● Brief:
Each entry below must be given again word for word, with no pictures.

● Dataset excerpts:
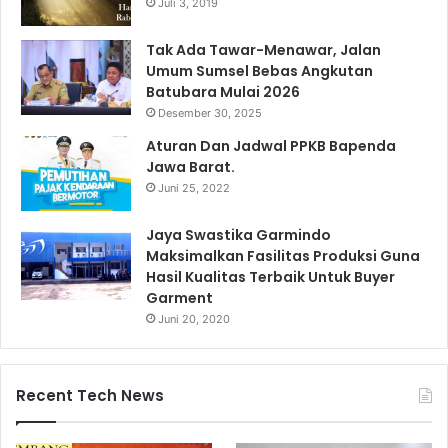
Juli 3, 2019
Tak Ada Tawar-Menawar, Jalan
Umum Sumsel Bebas Angkutan
Batubara Mulai 2026
Desember 30, 2025
Aturan Dan Jadwal PPKB Bapenda
Jawa Barat.
Juni 25, 2022
Jaya Swastika Garmindo
Maksimalkan Fasilitas Produksi Guna
Hasil Kualitas Terbaik Untuk Buyer
Garment
Juni 20, 2020
Recent Tech News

● Reply:
Juli 3, 2019
Tak Ada Tawar-Menawar, Jalan
Umum Sumsel Bebas Angkutan
Batubara Mulai 2026
Desember 30, 2025
Aturan Dan Jadwal PPKB Bapenda
Jawa Barat.
Juni 25, 2022
Jaya Swastika Garmindo
Maksimalkan Fasilitas Produksi Guna
Hasil Kualitas Terbaik Untuk Buyer
Garment
Juni 20, 2020
Recent Tech News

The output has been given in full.